Philippe LARDIN (Maître de conférences habilité en histoire médiévale à l’université de Rouen (Groupe de Recherche d’HIStoire - GRHIS), « Plâtre et plâtriers en Normandie orientale à la fin du Moyen Âge ». [3]
Résumé. Le plâtre était un matériau très utilisé dans certaines parties de la Normandie orientale à la fin du Moyen Âge. Produit à partir de gypse parisien, il était fabriqué dans les lieux de consommation, particulièrement à Rouen. Toutefois, les problèmes de transport réduisaient son emploi en dehors de la vallée de la Seine. Grâce aux comptabilités et aux statuts rouennais des plâtriers qui remontaient au milieu du XIIIe siècle, on peut constater que son utilisation était très variée depuis les parois intérieures et extérieures des habitations jusqu’aux décorations les plus fines. Il servait aussi aux couvreurs ce qui liait ces artisans aux plâtriers de manière assez complexe. Dans tous les cas, le plâtre était considéré comme indispensable et on n’hésitait à récupérer le « plâtre vieux » quand des problèmes climatiques ou politiques interrompaient l’approvisionnement en gypse. Quoi qu’il en soit, les plâtriers connaissaient une certaine aisance mais la situation n’était pas la même selon qu’ils produisaient eux-mêmes le plâtre ou qu’ils l’achetaient pour le mettre en œuvre.
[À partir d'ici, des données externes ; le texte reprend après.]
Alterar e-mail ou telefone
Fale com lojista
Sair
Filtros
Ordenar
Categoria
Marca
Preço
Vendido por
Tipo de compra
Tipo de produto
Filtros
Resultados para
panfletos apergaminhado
Julien SALETTE (Staffeur ; il prépare actuellement un Master à l’Université de Toulouse-Le Mirail), « Outillage et techniques du gipier provençal, l’exemple de Riez (Alpes de Haute Provence) XVIe-XVIIe siècle. Apport de la tracéologie ».
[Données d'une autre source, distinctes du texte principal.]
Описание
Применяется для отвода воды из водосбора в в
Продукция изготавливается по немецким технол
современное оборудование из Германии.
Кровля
Résumé.Le matériau plâtre possède des propriétés plastiques et mécaniques qui confèrent aux mortiers des qualités spécifiques : finesse du grain et donc du détail, forte tenue mécanique, rapidité de prise… Ces propriétés favorisent la conservation de « traces » du travail du gipier (plâtrier). Le plâtre apparaît donc comme un support privilégié pour l’analyse tracéologique. L’étude des traces d’outils et de mises en œuvre permet trois types d’observations techniques. D’une part, ces traces constituent un apport d’informations sur l’outillage utilisé par le gipier. D’autre part, nous pouvons observer et analyser l’outil dans son usage : fonction, gestuelle, phase de prise de la matière… Enfin, l’ensemble de ces observations permet d’envisager la reconstitution de chaînes opératoires, ouvrant ainsi la voie à l’archéologie expérimentale.